◆ WHAT NEEDS TO BE DONE
Nothing but the lines from the start of the data through the line with "Hidroizoliacinės juostos yra" should appear in the answer, each retyped exactly, and pictures should not.

........

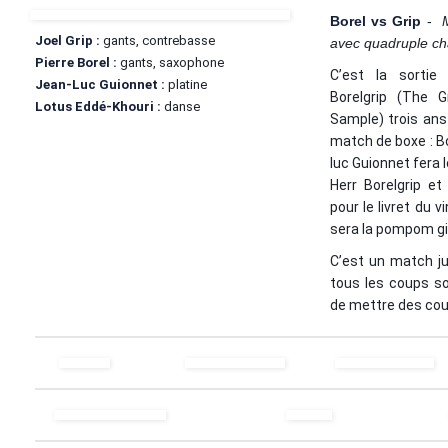
Borel vs Grip
-
M
Joel Grip :
gants, contrebasse
avec quadruple c
Pierre Borel :
gants, saxophone
C’est la sortie
Jean-Luc Guionnet :
platine
Borelgrip (The G
Lotus Eddé-Khouri :
danse
Sample) trois ans
match de boxe : Bo
luc Guionnet fera l
Herr Borelgrip et 
pour le livret du v
sera la pompom gir
C’est un match j
tous les coups so
de mettre des cou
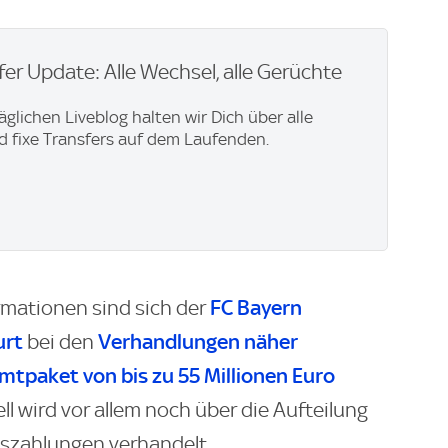
er Update: Alle Wechsel, alle Gerüchte
äglichen Liveblog halten wir Dich über alle
 fixe Transfers auf dem Laufenden.
FC Bayern
rmationen sind sich der
urt
Verhandlungen näher
bei den
tpaket von bis zu 55 Millionen Euro
ll wird vor allem noch über die Aufteilung
szahlungen verhandelt.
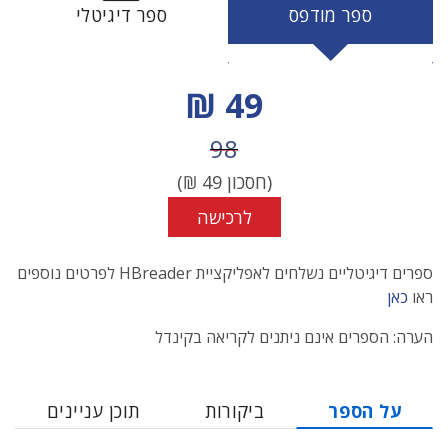
ספר מודפס
ספר דיגיטלי
מחיר הנחה
49 ₪
מחיר לפני הנחה
98
(חסכון
49
₪)
לרכישה
ספרים דיגיטליים נשלחים לאפליקציית HBreader לפרטים נוספים
ראו
כאן
הערה: הספרים אינם ניתנים לקריאה בקינדל
על הספר
ביקורות
תוכן עניינים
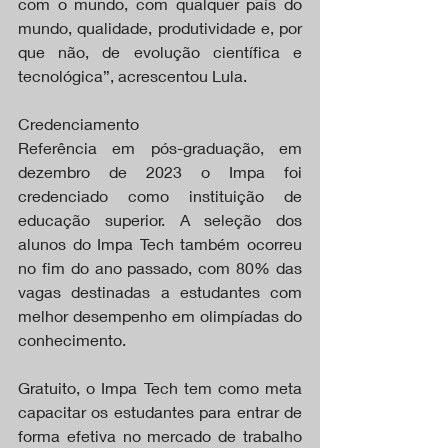
com o mundo, com qualquer país do 
mundo, qualidade, produtividade e, por 
que não, de evolução científica e 
tecnológica”, acrescentou Lula.
Credenciamento
Referência em pós-graduação, em 
dezembro de 2023 o Impa foi 
credenciado como instituição de 
educação superior. A seleção dos 
alunos do Impa Tech também ocorreu 
no fim do ano passado, com 80% das 
vagas destinadas a estudantes com 
melhor desempenho em olimpíadas do 
conhecimento.
Gratuito, o Impa Tech tem como meta 
capacitar os estudantes para entrar de 
forma efetiva no mercado de trabalho 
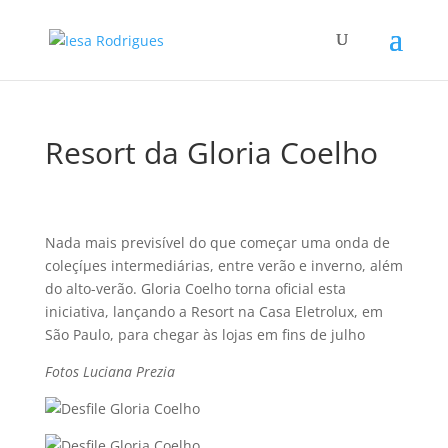
Resort da Gloria Coelho
Nada mais previsí­vel do que começar uma onda de
coleçíµes intermediárias, entre verão e inverno, além
do alto-verão. Gloria Coelho torna oficial esta
iniciativa, lançando a Resort na Casa Eletrolux, em
São Paulo, para chegar às lojas em fins de julho
Fotos Luciana Prezia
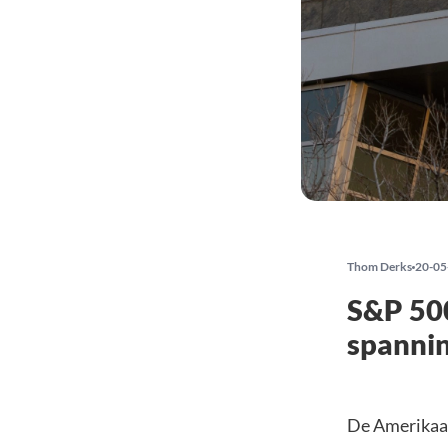
Thom Derks
20-05
S&P 500
spannin
De Amerikaan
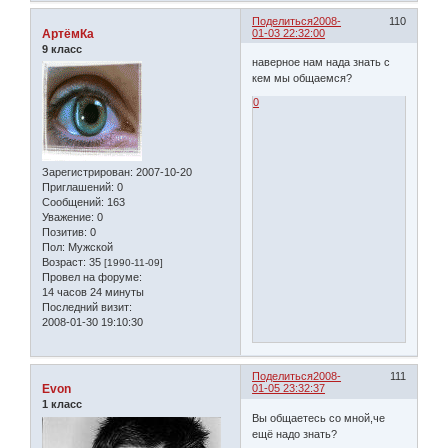
Поделиться
2008-
110
АртёмКа
01-03 22:32:00
9 класс
наверное нам нада знать с
кем мы общаемся?
0
Зарегистрирован
: 2007-10-20
Приглашений:
0
Сообщений:
163
Уважение:
0
Позитив:
0
Пол:
Мужской
Возраст:
35
[1990-11-09]
Провел на форуме:
14 часов 24 минуты
Последний визит:
2008-01-30 19:10:30
Поделиться
2008-
111
Evon
01-05 23:32:37
1 класс
Вы общаетесь со мной,че
ещё надо знать?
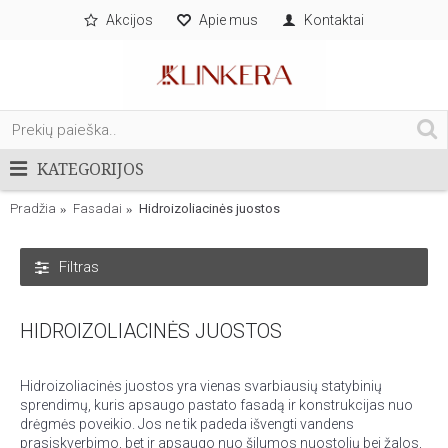
Akcijos
Apie mus
Kontaktai
KATEGORIJOS
Pradžia
Fasadai
Hidroizoliacinės juostos
Filtras
HIDROIZOLIACINĖS JUOSTOS
Hidroizoliacinės juostos yra vienas svarbiausių statybinių
sprendimų, kuris apsaugo pastato fasadą ir konstrukcijas nuo
drėgmės poveikio. Jos ne tik padeda išvengti vandens
prasiskverbimo, bet ir apsaugo nuo šilumos nuostolių bei žalos,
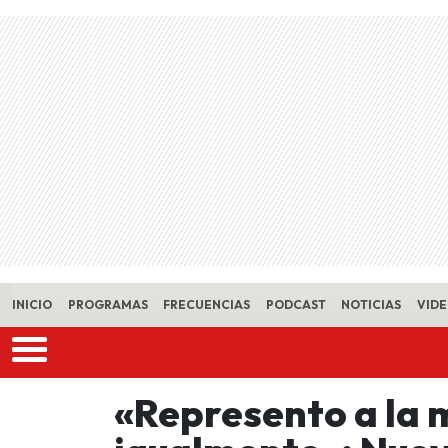
Skip to main content
INICIO
PROGRAMAS
FRECUENCIAS
PODCAST
NOTICIAS
VID
«Represento a la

........

◆ ANSWER SPACE
Borel vs Grip
-
M
Joel Grip :
gants, contrebasse
avec quadruple c
Pierre Borel :
gants, saxophone
C’est la sortie
Jean-Luc Guionnet :
platine
Borelgrip (The G
Lotus Eddé-Khouri :
danse
Sample) trois ans
match de boxe : Bo
luc Guionnet fera l
Herr Borelgrip et 
pour le livret du v
sera la pompom gir
C’est un match j
tous les coups so
de mettre des cou
er Update: Alle Wechsel, alle Gerüchte
äglichen Liveblog halten wir Dich über alle
 fixe Transfers auf dem Laufenden.
FC Bayern
rmationen sind sich der
urt
Verhandlungen näher
bei den
tpaket von bis zu 55 Millionen Euro
ll wird vor allem noch über die Aufteilung
szahlungen verhandelt.
ספר מודפס
ספר דיגיטלי
מחיר הנחה
49 ₪
מחיר לפני הנחה
98
(חסכון
49
₪)
לרכישה
ספרים דיגיטליים נשלחים לאפליקציית HBreader לפרטים נוספים
ראו
כאן
הערה: הספרים אינם ניתנים לקריאה בקינדל
על הספר
ביקורות
תוכן עניינים
com o mundo, com qualquer país do 
mundo, qualidade, produtividade e, por 
que não, de evolução científica e 
tecnológica”, acrescentou Lula.
Credenciamento
Referência em pós-graduação, em 
dezembro de 2023 o Impa foi 
credenciado como instituição de 
educação superior. A seleção dos 
alunos do Impa Tech também ocorreu 
no fim do ano passado, com 80% das 
vagas destinadas a estudantes com 
melhor desempenho em olimpíadas do 
conhecimento.
Gratuito, o Impa Tech tem como meta 
capacitar os estudantes para entrar de 
forma efetiva no mercado de trabalho 
Resort da Gloria Coelho
Nada mais previsí­vel do que começar uma onda de
coleçíµes intermediárias, entre verão e inverno, além
do alto-verão. Gloria Coelho torna oficial esta
iniciativa, lançando a Resort na Casa Eletrolux, em
São Paulo, para chegar às lojas em fins de julho
Fotos Luciana Prezia
Thom Derks
20-05
S&P 500
spannin
De Amerikaan
Поделиться
2008-
110
АртёмКа
01-03 22:32:00
9 класс
наверное нам нада знать с
кем мы общаемся?
0
Зарегистрирован
: 2007-10-20
Приглашений:
0
Сообщений:
163
Уважение:
0
Позитив:
0
Пол:
Мужской
Возраст:
35
[1990-11-09]
Провел на форуме:
14 часов 24 минуты
Последний визит:
2008-01-30 19:10:30
Поделиться
2008-
111
Evon
01-05 23:32:37
1 класс
Вы общаетесь со мной,че
ещё надо знать?
Akcijos
Apie mus
Kontaktai
KATEGORIJOS
Pradžia
Fasadai
Hidroizoliacinės juostos
Filtras
HIDROIZOLIACINĖS JUOSTOS
Hidroizoliacinės juostos yra vienas svarbiausių statybinių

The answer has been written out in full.